→ Work required
Collect from the data below each line with "compiled".

** Given data follows **

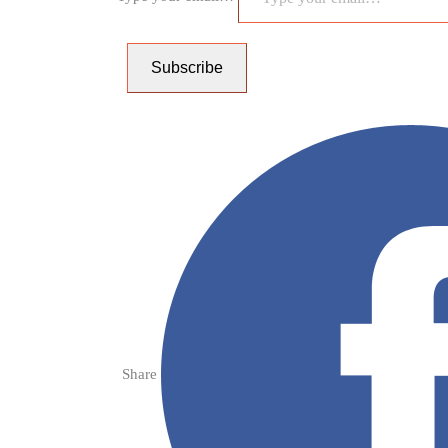
Subscribe
Share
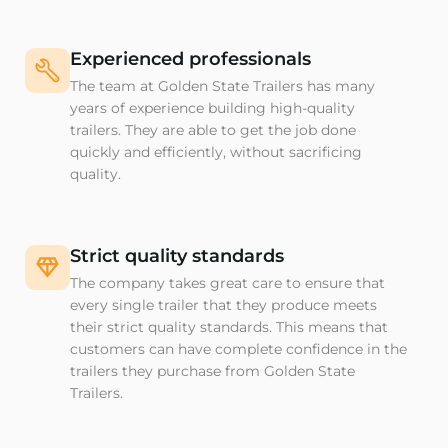
Experienced professionals
The team at Golden State Trailers has many
years of experience building high-quality
trailers. They are able to get the job done
quickly and efficiently, without sacrificing
quality.
Strict quality standards
The company takes great care to ensure that
every single trailer that they produce meets
their strict quality standards. This means that
customers can have complete confidence in the
trailers they purchase from Golden State
Trailers.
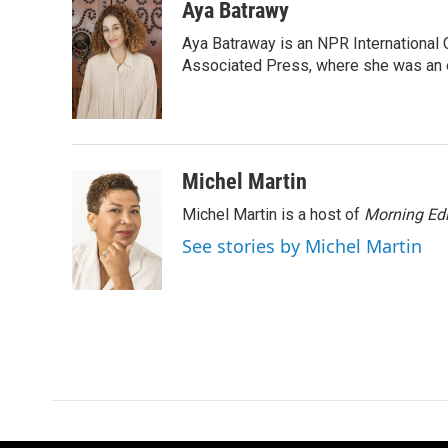
c
i
n
a
Aya Batrawy
e
t
k
i
Aya Batraway is an NPR International 
b
t
e
l
o
e
d
Associated Press, where she was an ed
o
r
I
k
n
Michel Martin
Michel Martin is a host of
Morning Edi
See stories by Michel Martin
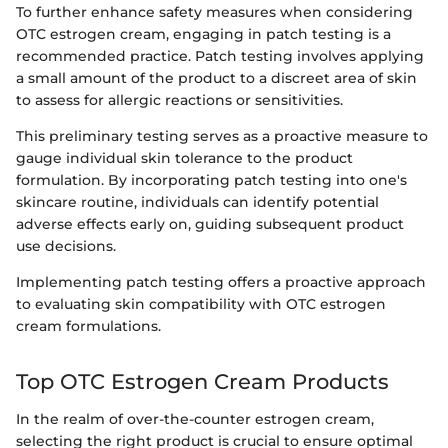
To further enhance safety measures when considering
OTC estrogen cream, engaging in patch testing is a
recommended practice. Patch testing involves applying
a small amount of the product to a discreet area of skin
to assess for allergic reactions or sensitivities.
This preliminary testing serves as a proactive measure to
gauge individual skin tolerance to the product
formulation. By incorporating patch testing into one's
skincare routine, individuals can identify potential
adverse effects early on, guiding subsequent product
use decisions.
Implementing patch testing offers a proactive approach
to evaluating skin compatibility with OTC estrogen
cream formulations.
Top OTC Estrogen Cream Products
In the realm of over-the-counter estrogen cream,
selecting the right product is crucial to ensure optimal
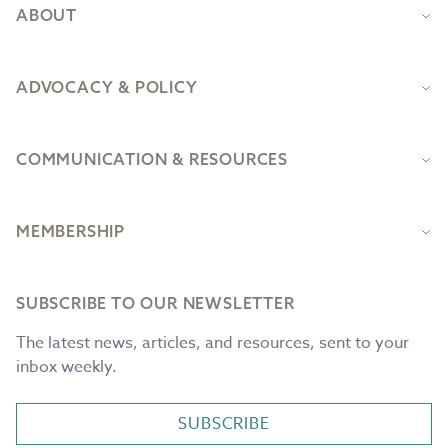
ABOUT
ADVOCACY & POLICY
COMMUNICATION & RESOURCES
MEMBERSHIP
SUBSCRIBE TO OUR NEWSLETTER
The latest news, articles, and resources, sent to your
inbox weekly.
SUBSCRIBE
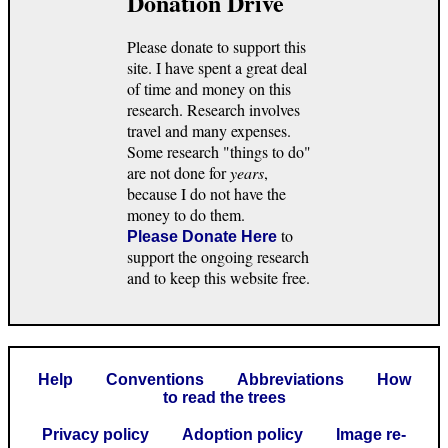
Donation Drive
Please donate to support this
site. I have spent a great deal
of time and money on this
research. Research involves
travel and many expenses.
Some research "things to do"
are not done for
years
,
because I do not have the
money to do them.
to
Please Donate Here
support the ongoing research
and to keep this website free.
Help
Conventions
Abbreviations
How
to read the trees
Privacy policy
Adoption policy
Image re-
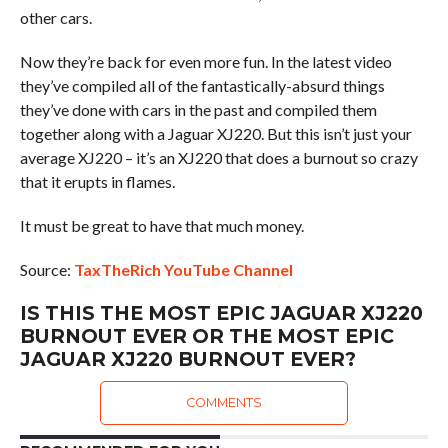
other cars.
Now they’re back for even more fun. In the latest video
they’ve compiled all of the fantastically-absurd things
they’ve done with cars in the past and compiled them
together along with a Jaguar XJ220. But this isn’t just your
average XJ220 – it’s an XJ220 that does a burnout so crazy
that it erupts in flames.
It must be great to have that much money.
Source:
TaxTheRich YouTube Channel
IS THIS THE MOST EPIC JAGUAR XJ220
BURNOUT EVER OR THE MOST EPIC
JAGUAR XJ220 BURNOUT EVER?
COMMENTS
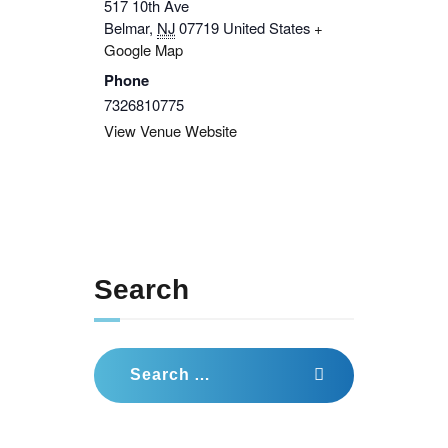
517 10th Ave
Belmar
,
NJ
07719
United States
+
Google Map
Phone
7326810775
View Venue Website
Search
Search
for:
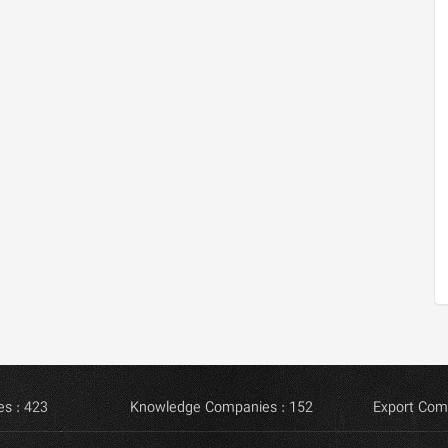
s : 423
Knowledge Companies : 152
Export Com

** End of Given data **

→ Solution for this problem
they’ve compiled all of the fantastically-absurd things
they’ve done with cars in the past and compiled them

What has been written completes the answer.